Я отобрала у него нож и сама порезала себе руку. Мы сложили их, рана к ране, кровь к крови. Микаш обмотал вокруг наших запястий веревку узлом, а потом обрезал, оставив каждому по петле. Так женятся мануши-кочевники, свободные от обязательств перед обществом и жрецами.
Микаш отвернулся, чтобы спрятать нож и остатки веревки. Но это было так мучительно долго. Я не выдержала: набросилась на него сзади, принялась расстегивать рубашку и стягивать штаны. Попутно целовала, где могла достать: спину, плечи, шею. Прижималась к его обнаженному телу и чувствовала его мелкую дрожь. Тянула к кровати. Быстрее, потому что все внутренности уже наливались жаром, в голове колыхался кисель, и так нестерпимо хотелось пережить это вновь. От предвкушения становилось трудно дышать. Я сама себя не узнала и не помнила даже. Нескромные поцелуи, немыслимо дерзкие, в губы, все глубже, обследуя языком, терзая зубами. Вдавливалась в его тело своим, полосуя ногтям спину, желая отыскать вожделенное единение. Но… после первых мгновений удивленного оцепенения Микаш как будто очнулся. Стал собой: неуправляемым, грозным, сильным. Одним движением столкнул меня с себя, опрокинул на спину и навалился сверху, прижимая руки и ноги к кровати, не позволяя пошевелиться. И целовал сам, касался. Невероятно, мучительно медленно. Как будто изучал, пробовал на вкус, смаковал, запоминал каждую пядь обнаженного тела, отмечал поцелуем и прикосновением. Как будто нервы вместе с кишками на катушку наматывают, превращая каждый вздох, каждое движение в агонию.
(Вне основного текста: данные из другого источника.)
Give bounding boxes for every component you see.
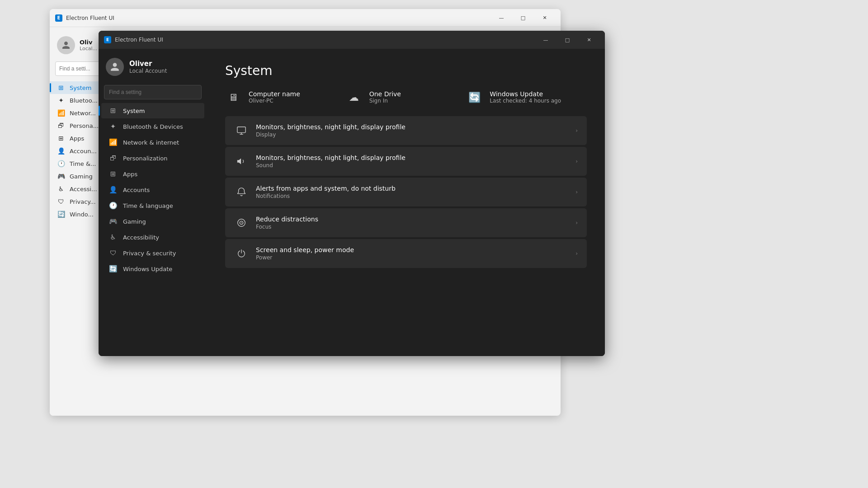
time-icon: 🕐: [57, 160, 65, 167]
bg-nav-label-privacy: Privacy...: [70, 198, 96, 205]
fg-sidebar-item-system[interactable]: ⊞System: [101, 103, 204, 118]
fg-window-controls: — □ ✕: [535, 33, 599, 47]
notifications-icon: [234, 185, 249, 199]
sound-icon: [234, 154, 249, 169]
setting-power[interactable]: Screen and sleep, power mode Power ›: [225, 239, 587, 268]
svg-rect-0: [237, 127, 245, 133]
svg-marker-3: [237, 159, 241, 164]
update-text: Windows Update Last checked: 4 hours ago: [490, 90, 561, 104]
bg-nav-label-update: Windo...: [70, 211, 94, 218]
bg-app-icon: E: [55, 14, 62, 22]
gaming-icon: 🎮: [108, 217, 118, 225]
fg-user-section: Oliver Local Account: [99, 49, 207, 85]
bg-close-button[interactable]: ✕: [534, 11, 555, 25]
fg-minimize-button[interactable]: —: [535, 33, 556, 47]
setting-sound[interactable]: Monitors, brightness, night light, displ…: [225, 147, 587, 176]
bg-avatar: [57, 36, 75, 54]
sound-text: Monitors, brightness, night light, displ…: [256, 154, 568, 169]
power-icon: [234, 246, 249, 261]
update-icon: 🔄: [57, 211, 65, 218]
bg-nav-label-network: Networ...: [70, 110, 96, 117]
fg-sidebar-item-gaming[interactable]: 🎮Gaming: [101, 214, 204, 229]
info-cards: 🖥 Computer name Oliver-PC ☁ One Drive Si…: [225, 89, 587, 105]
computer-text: Computer name Oliver-PC: [249, 90, 300, 104]
bg-nav-label-time: Time &...: [70, 160, 96, 167]
fg-maximize-button[interactable]: □: [557, 33, 578, 47]
focus-icon: [234, 216, 249, 230]
bg-nav-label-apps: Apps: [70, 135, 84, 142]
info-card-onedrive[interactable]: ☁ One Drive Sign In: [346, 89, 467, 105]
fg-nav-label-system: System: [123, 108, 145, 114]
notifications-sub: Notifications: [256, 193, 568, 199]
fg-nav-label-gaming: Gaming: [123, 218, 146, 225]
fg-user-sub: Local Account: [129, 68, 167, 74]
power-text: Screen and sleep, power mode Power: [256, 246, 568, 261]
accounts-icon: 👤: [108, 186, 118, 194]
gaming-icon: 🎮: [57, 173, 65, 180]
fg-sidebar-item-update[interactable]: 🔄Windows Update: [101, 261, 204, 277]
fg-sidebar-item-time[interactable]: 🕐Time & language: [101, 198, 204, 213]
bg-window-title: Electron Fluent UI: [66, 15, 491, 21]
power-sub: Power: [256, 254, 568, 261]
fg-nav-label-bluetooth: Bluetooth & Devices: [123, 123, 183, 130]
fg-sidebar-item-apps[interactable]: ⊞Apps: [101, 166, 204, 182]
fg-sidebar-item-bluetooth[interactable]: ✦Bluetooth & Devices: [101, 119, 204, 134]
fg-window-title: Electron Fluent UI: [115, 37, 535, 43]
fg-sidebar-item-accessibility[interactable]: ♿Accessibility: [101, 230, 204, 245]
accounts-icon: 👤: [57, 147, 65, 155]
fg-search-box[interactable]: [104, 85, 202, 99]
onedrive-icon: ☁: [346, 89, 362, 105]
accessibility-icon: ♿: [108, 233, 118, 241]
setting-focus[interactable]: Reduce distractions Focus ›: [225, 208, 587, 237]
bg-window-controls: — □ ✕: [491, 11, 555, 25]
fg-search-input[interactable]: [109, 89, 197, 95]
privacy-icon: 🛡: [108, 249, 118, 257]
system-icon: ⊞: [57, 84, 65, 91]
setting-display[interactable]: Monitors, brightness, night light, displ…: [225, 116, 587, 145]
fg-titlebar: E Electron Fluent UI — □ ✕: [99, 31, 605, 49]
bg-maximize-button[interactable]: □: [513, 11, 533, 25]
fg-nav-label-accessibility: Accessibility: [123, 234, 159, 241]
settings-list: Monitors, brightness, night light, displ…: [225, 116, 587, 268]
bg-nav-label-system: System: [70, 84, 91, 91]
focus-text: Reduce distractions Focus: [256, 216, 568, 230]
power-title: Screen and sleep, power mode: [256, 246, 568, 253]
info-card-update[interactable]: 🔄 Windows Update Last checked: 4 hours a…: [466, 89, 587, 105]
setting-notifications[interactable]: Alerts from apps and system, do not dist…: [225, 178, 587, 206]
info-card-computer[interactable]: 🖥 Computer name Oliver-PC: [225, 89, 346, 105]
focus-chevron: ›: [576, 220, 578, 226]
display-sub: Display: [256, 131, 568, 138]
fg-main-content: System 🖥 Computer name Oliver-PC ☁ One D…: [207, 49, 605, 356]
network-icon: 📶: [108, 138, 118, 146]
bluetooth-icon: ✦: [57, 97, 65, 104]
fg-sidebar-item-network[interactable]: 📶Network & internet: [101, 135, 204, 150]
display-icon: [234, 123, 249, 138]
accessibility-icon: ♿: [57, 185, 65, 192]
privacy-icon: 🛡: [57, 198, 65, 205]
foreground-window: E Electron Fluent UI — □ ✕ Oliver Local …: [99, 31, 605, 356]
fg-nav-label-update: Windows Update: [123, 266, 172, 272]
update-sub: Last checked: 4 hours ago: [490, 98, 561, 104]
bg-user-sub: Local...: [80, 46, 97, 52]
fg-sidebar-item-personalization[interactable]: 🗗Personalization: [101, 150, 204, 166]
update-icon: 🔄: [466, 89, 482, 105]
apps-icon: ⊞: [57, 135, 65, 142]
sound-title: Monitors, brightness, night light, displ…: [256, 154, 568, 161]
bg-nav-label-accounts: Accoun...: [70, 148, 97, 155]
fg-nav-label-accounts: Accounts: [123, 187, 150, 193]
fg-nav-label-privacy: Privacy & security: [123, 250, 176, 257]
onedrive-sub: Sign In: [369, 98, 401, 104]
focus-title: Reduce distractions: [256, 216, 568, 223]
display-title: Monitors, brightness, night light, displ…: [256, 123, 568, 131]
network-icon: 📶: [57, 109, 65, 117]
notifications-title: Alerts from apps and system, do not dist…: [256, 185, 568, 192]
system-icon: ⊞: [108, 107, 118, 115]
sound-sub: Sound: [256, 162, 568, 169]
bg-minimize-button[interactable]: —: [491, 11, 512, 25]
fg-sidebar-item-accounts[interactable]: 👤Accounts: [101, 182, 204, 197]
fg-sidebar-item-privacy[interactable]: 🛡Privacy & security: [101, 245, 204, 261]
sound-chevron: ›: [576, 158, 578, 164]
update-icon: 🔄: [108, 265, 118, 273]
fg-close-button[interactable]: ✕: [579, 33, 599, 47]
fg-avatar: [106, 58, 124, 76]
Я дергалась, пыталась дотянуться до него, заставить действовать быстрее, делать, что я хочу, но он держал, спокойно и буднично, показывая, что сопротивление бессмысленно. Продолжал сладкую пытку, не обращая внимания на мои стоны и извивания. Целовал, засасывал нежную кожу. Руками мял грудь, перекатывая соски между пальцами, заставляя их твердеть и болезненно стягиваться. Шершавый мокрый язык скользил по животу, кружил вокруг пупка, спускался ниже. И я уже не могла ничего, только сдавленно ахать и охать, пока он бередил раскаленный осколок в бутоне моего цветка, истекавший соком. Простыни мялись и колыхались под моей спиной, с штормовым ветром в ушах всплывало темное марево. Микаш замер. Через мгновение его лицо оказалось на уровне с моим. Он коротко поцеловал в губы и коснулся своим лбом моего, впуская в собственные мысли. И я чувствовала. Бесконечное восхищение, спирающий дыхание восторг, воспламеняющее кровь в жилах желание, мечты, сны, повторяющие то, что он делал со мной за мгновение до этого. Видения ослепительно-белого света, манящего теплом и чистотой. Сладкие запахи луговых цветов. Море, неистовое, клокочущие, погребающее под сокрушительными валами безумной, не знающей никаких преград и условностей любви.
— Ты это хотела почувствовать? — спросил он сквозь тяжелое дыхание.
— Да! Да! — мучительно вырывала из себя звуки, потому что знала — малейшее сомнение, и он отступит, ускользнет сквозь пальцы.